Pretty sure that I have also seen them made as in the above link but with cob (straw mixed with clay)


----------



## sailaway (Mar 12, 2009)

I've had the same thought, but want to take it one step further and build a whole out door kitchen for summer time. Especially if I live north in the summer & south in the winter. Doesn't have much to do with prepping, but would be a fun project. Have thought about taking a house on the knock down list in town and turning it into a sort of fishing cottage for summer use. An outdoor kitchen would keep the excess heat and mess outside.

On the pizza oven note, a yearago when I was in Switzerland a local scout troop was set up at a holiday festival making pizzas in a portable oven set up right on the side walk. It was made of fire brick and thin gage plate.complete with cooking rack and chimney. The older scouts were baking the pizzas while the younger ones were selling them and making them. They had a good little money maker going. The pizzas tasted great too.:2thumb:


----------



## kejmack (May 17, 2011)

Naekid, if you do build one, please post pictures. I am interested in it and knowing how well it works.


----------



## NaeKid (Oct 17, 2008)

preppingsu said:


> Here is a link to one we made this year. It's on a UK site so hopefully you will be able to see the pics etc.
> We have used it several times. Our next plan is to add a taller chimney and make the roof better.
> 
> http://www.uk-preppers.co.uk/forum/viewtopic.php?f=38&t=3832


I clicked that link - it looks like you started the project just over two years ago now. Was it a good addition to the cooking portion of your house, or, is it something that is now just taking up space in the backyard, rarely being used? Currently, I do alot of propane-based BBQ'ing in my backyard, all winter and summer as long as it isn't too windy (wind sucks the heat out of the BBQ quickly) ..


----------



## NaeKid (Oct 17, 2008)

Tirediron said:


> Pretty sure that I have also seen them made as in the above link but with cob (straw mixed with clay)

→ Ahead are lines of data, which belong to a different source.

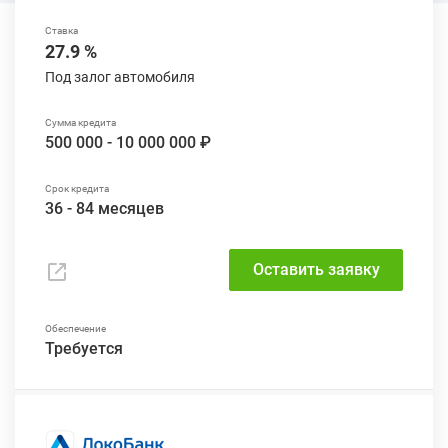
27.9 %
Под залог автомобиля
500 000 - 10 000 000 ₽
36 - 84 месяцев
Оставить заявку
Требуется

I would probably want to do a cob-based build as well - should I just go into my back field and grab some dry-hay to make up the cob? How about the clay for it - dig some up in Waiparous?


----------



## Tirediron (Jul 12, 2010)

I can supply you with both, as long as the ground isn't frozen


----------



## NaeKid (Oct 17, 2008)

Tirediron said:


> I can supply you with both, as long as the ground isn't frozen


Would you like to do a day of building one at your place and at mine - a prepper-work-party :wave:


----------



## Tirediron (Jul 12, 2010)

that might be a plan, but I think we have missed the cob building season for this year unless it was a real emergency


----------



## NaeKid (Oct 17, 2008)

Tirediron said:


> that might be a plan, but I think we have missed the cob building season for this year unless it was a real emergency


Ya - quite possible ... that snow came down hard-n-fast this morning around here, eh? I feel like hiding on my couch today  I am so not ready for winter


----------



## preppingsu (Aug 7, 2010)

NaeKid said:


> I clicked that link - it looks like you started the project just over two years ago now. Was it a good addition to the cooking portion of your house, or, is it something that is now just taking up space in the backyard, rarely being used? Currently, I do alot of propane-based BBQ'ing in my backyard, all winter and summer as long as it isn't too windy (wind sucks the heat out of the BBQ quickly) ..


Sorry it's taken so long to reply. The clay oven was only started this year, hampered by the bad weather. We have used it several times (around the rain!) not just cooking pizzas but cakes, bread and even a joint of meat overnight.
It is a great social environment - we did pizzas for 16 one day. I made the dough, they designed their pizzas, they only took a couple of minutes to cook each one so on one felt left behind.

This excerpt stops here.